The Genfare system, a system designed to process bus passes, assigns a serial number to each ticket, according to the audit. But instead of using the Genfare reports for the number of bus passes printed, RTS staff at the Rosa Parks Downtown Station manually logged transactions on paper lists, which led to variances.
When auditors compared Genfare-computed expected revenue from printed passes with the reported revenues, the Genfare calculation exceeded the reported revenue by $15,944 in the first fiscal quarter of 2017. In the fiscal year of 2016, the Genfare-calculated revenue exceeded the reported revenue by $84,740.
However, in the last three quarters of the fiscal year 2015, reported revenues exceeded Genfare-calculated revenue for passes by $47,560.
City Auditor Carlos Holt said he doesn’t trust the numbers — he can’t say the money went missing because there weren’t enough controls to prove that, and he can’t say the money was stolen because he found no evidence of that.
“I have no proof either way,” he said.
Auditors found the video equipment was not properly maintained. Some of the security cameras malfunctioned in the fare box room, which lead to at least 40 days of missing footage. Additionally, cameras were placed in a restricted manner that only showed the hands of the employees, instead of their faces.
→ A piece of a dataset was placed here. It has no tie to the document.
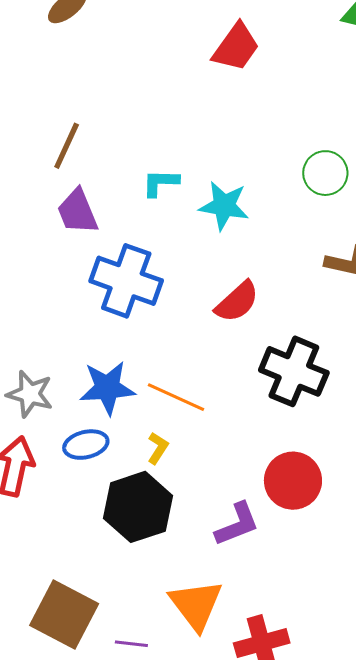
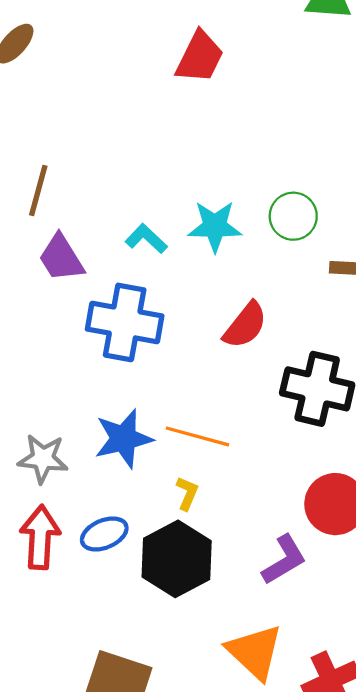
green circle: (325, 173) -> (293, 216), moved
cyan L-shape: (160, 183) -> (146, 239), moved, turned 51
blue ellipse: (86, 445) -> (104, 534), moved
RTS did not do periodic background checks for its cash-handling employees. The employees used the same log-on computer credentials to process passes, so auditors were unable to point to a specific person when accounting for the variances between the estimated and reported revenues.
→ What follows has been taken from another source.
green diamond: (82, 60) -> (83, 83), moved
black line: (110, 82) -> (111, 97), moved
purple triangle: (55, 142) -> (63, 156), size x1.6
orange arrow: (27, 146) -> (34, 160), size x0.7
This is the first time the organization has been officially inspected since 1997, said RTS Director Jesus Gomez. This means auditors can’t tell if the issues were going on for a month prior to their investigation or for as long as 20 years.
Holt, whom the city hired a little over two years ago, said he’s unsure why an investigation hadn’t been done for so long.
But Holt said he doesn’t believe Gomez knew about what was going on at his organization.
“I think he would’ve called for help,” Holt said.
Gomez told commissioners he has already started working on implementing about “90 percent” of the recommendations given by the auditors. However, he said RTS needs to hire new personnel, including an IT employee, a Genfare database manager and a customer service supervisor to implement all of them.
Auditors recommended RTS to work closely with the finance department to train its employees on how to manage cash receipts and to put in place supervisory reviews.
They also recommended the organization to restrict access to its physical facilities, after RTS card swipe logs data showed employees who didn’t necessarily need to enter the revenue room were granted access to it and actually accessed it at some point. The audit also showed some former employees still had access to RTS facilities.
Commissioner Budd echoed Holt’s sentiment in not pointing fingers at anyone for the poor management.
“I don’t blame anybody,” Budd said, “It’s about the system.”
At the meeting, Commissioner Harvey Ward said he was pleased auditors identified the problems at RTS, because that means they can be fixed.
“I am very pleased,” Ward said. “We’re on a path to have regular audits now.”
City Manager Anthony Lyons assured commissioners the exposed issues will be addressed.
“We’ll start getting more proactive, but it’s going to take some time,” Lyons said. “We need patience.”